I'm curious because this affects type conversion and promotion. For instance, if I have the following calculation:
float a = 1.0 / 25;
Is 1.0 treated as a double and 25 treated as an int? Is 25 then promoted to a double, the calculation performed at double precision and then the result converted to a float?
What about:
double b = 1 + 2147483649; // note that the number is larger than an int value
If the number has neither a decimal point nor an exponent, it is an integer of some sort; by default, an int.
If the number has a decimal point or an exponent, it is a floating point number of some sort; by default, a double.
That's about it. You can append suffixes to numbers (such as ULL for unsigned long long) to specify the type more precisely. Otherwise (simplifying a little), integers are the smallest int type (of type int or longer) that will hold the value.
In your examples, the code is:
float a = 1.0 / 25;
double b = 1 + 2147483649;
The value of a is calculated by noting that 1.0 is a double and 25 is an integer. When processing the division, the int is converted to a double, the calculation is performed (producing a double), and the result is then coerced into a float for assignment to a. All of this can be done by the compiler, so the result will be pre-computed.

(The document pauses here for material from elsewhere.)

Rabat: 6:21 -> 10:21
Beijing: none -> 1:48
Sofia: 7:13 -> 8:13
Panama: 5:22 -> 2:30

Similarly, on a system with 32-bit int, the value 214783649 is too big to be an int, so it will be treated as a signed type bigger than int (either long or long long); the 1 is added (yielding the same type), and then that value is converted to a double. Again, it is all done at compile time.

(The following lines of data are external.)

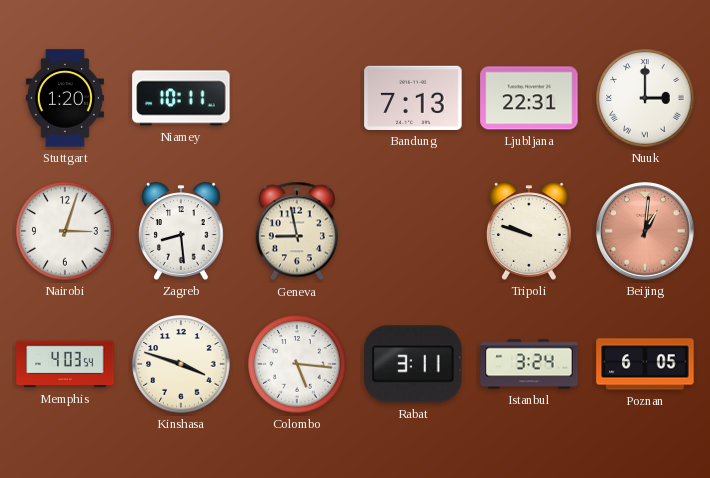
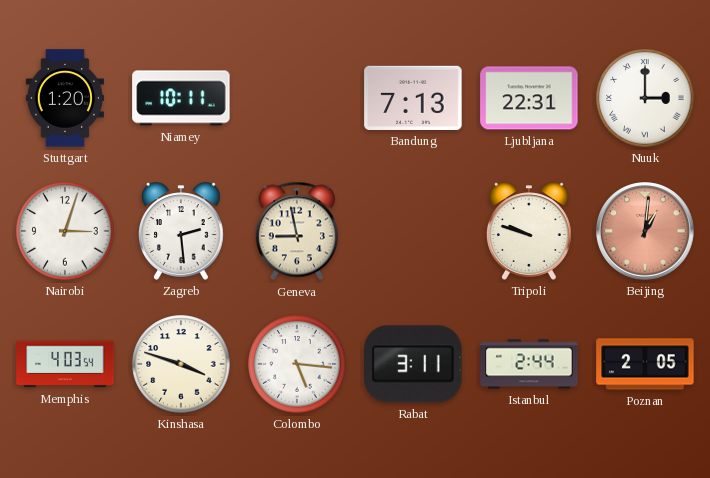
Zagreb: 8:29 -> 2:29
Istanbul: 3:24 -> 2:44
Poznan: 6:05 -> 2:05
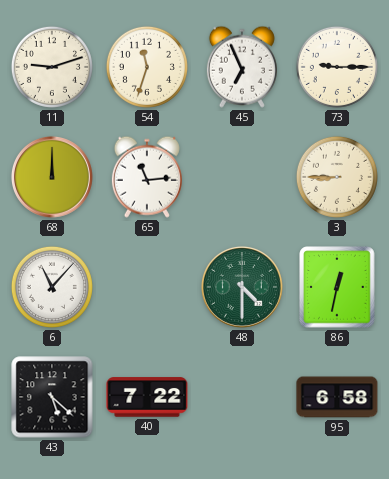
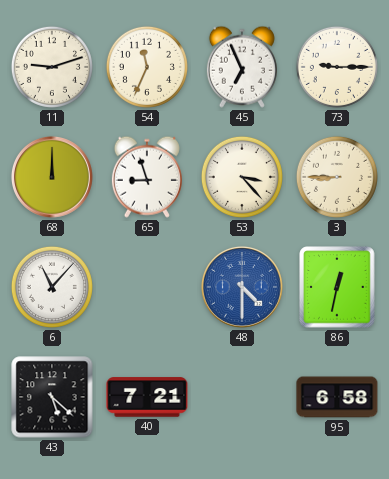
54: 11:33 -> 11:34
65: 11:14 -> 8:57
53: none -> 3:23
48 dial: green -> blue
40: 7:22 -> 7:21
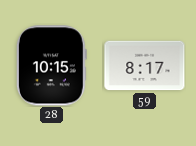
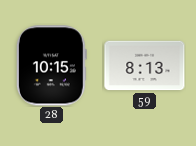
59: 8:17 -> 8:13
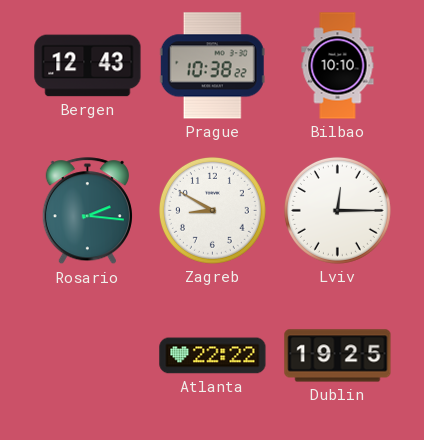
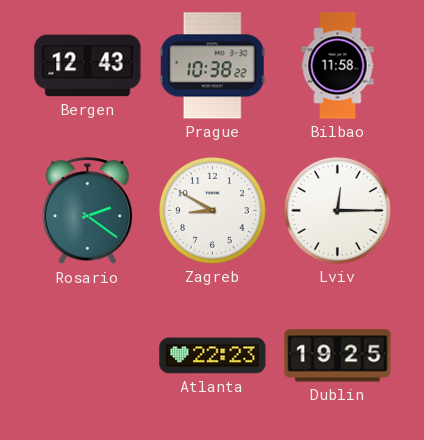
Bilbao: 10:10 -> 11:58
Rosario: 2:16 -> 2:21
Atlanta: 22:22 -> 22:23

These computations are governed by the same rules as other computations in C.
The type rules for integer constants are detailed in §6.4.4.1 Integer constants of ISO/IEC 9899:1999. There's a table which details the types depending on the suffix (if any) and the type of constant (decimal vs octal or hexadecimal). For decimal constants, the value is always a signed integer; for octal or hexadecimal constants, the type can be signed or unsigned as required, and as soon as the value fits. Thanks to Daniel Fischer for pointing out my mistake.
http://en.wikipedia.org/wiki/Type_conversion
The standard has a general guideline for what you can expect but compilers have a superset of rules that encompass the standard as well as rules for optimizing. The above link discusses some of the the generalities you can expect. If you are concerned about the implicit coercion it is typically good practice to use explicit casting.
Keep in mind that the size of the primitive types is not guaranteed.
1.0 / 25
Evaluates to a double because one of the operands is a double. If you changed it to 1/25 the evaluation is performed as two integers and evaluates to 0.
double b = 1 + 2147483649;
The right side is evaluated as an integer and then coerced to a double during assignment.
actually. in your example you may get a compiler warning. You'd either write 1.0f to make it a float to start with, or explicitly cast your result before assigning it.